The following cell allow users to specify the catalog they wish to add URLs too. The cell will execute the code to get new URLS and append it to a new catalog file.

In [4]:
catalogFileExists = False

while not(catalogFileExists):
  
  catPath = Path(cat)

  if catPath.is_file():
    catalogFileExists = True
    print('\nReading in catalog file ({}):'.format(cat))
    catalog=pd.read_csv(cat)

    # Runs code only on first five lines when testing
    if testRunFlag:
      catalog=catalog.head(5)

    # Create a new empty column for the URLs
    catalog['URL_cutout'] = ""

    for index, row in catalog.iterrows():
      coordinate = SkyCoord(f'{row["RA"]} {row["DEC"]}', unit='deg')
      (CadcUrl, vlassTypes) = getCadcVlassUrl(coordinate,
                                              radius,
                                              epoch=epoch,
                                              imageType=imageType)
      # Save the URL in the new column
      if type(CadcUrl) == type(None):
        catalog.at[index, 'URL_cutout'] = None
      elif len(CadcUrl) > 1:
        catalog.at[index, 'URL_cutout'] = CadcUrl[-1]
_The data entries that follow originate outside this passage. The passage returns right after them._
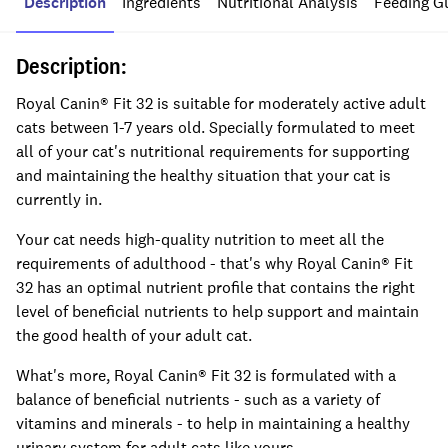
Description
Ingredients
Nutritional Analysis
Feeding G
Description:
Royal Canin® Fit 32 is suitable for moderately active adult
cats between 1-7 years old. Specially formulated to meet
all of your cat's nutritional requirements for supporting
and maintaining the healthy situation that your cat is
currently in.
Your cat needs high-quality nutrition to meet all the
requirements of adulthood - that's why Royal Canin® Fit
32 has an optimal nutrient profile that contains the right
level of beneficial nutrients to help support and maintain
the good health of your adult cat.
What's more, Royal Canin® Fit 32 is formulated with a
balance of beneficial nutrients - such as a variety of
vitamins and minerals - to help in maintaining a healthy
urinary system for adult cats like yours.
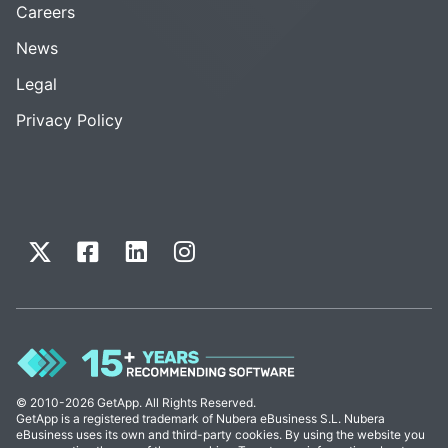
Careers
News
Legal
Privacy Policy
© 2010-2026 GetApp. All Rights Reserved.
GetApp is a registered trademark of Nubera eBusiness S.L. Nubera
eBusiness uses its own and third-party cookies. By using the website you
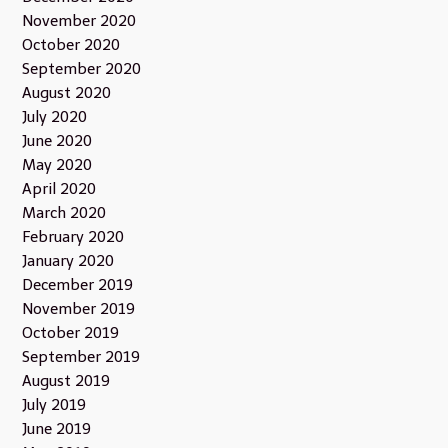
November 2020
October 2020
September 2020
August 2020
July 2020
June 2020
May 2020
April 2020
March 2020
February 2020
January 2020
December 2019
November 2019
October 2019
September 2019
August 2019
July 2019
June 2019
    # Write the DataFrame with the new column back to a CSV file
    newCat = 'output_catalog.csv'
    print('\nOutputting new catalog file ({}):'.format(newCat))
    catalog.to_csv(newCat, index=False)

  else:
    print('\nYour catalog file "{}"'.format(cat)+
             'does not appear to exist\n'+
          'Please specify a valid path when rerunning this cell.\n')


Reading in catalog file (outsse.csv):


  if subtile['observationURI'] not in completedSubtiles:



Outputting new catalog file (output_catalog.csv):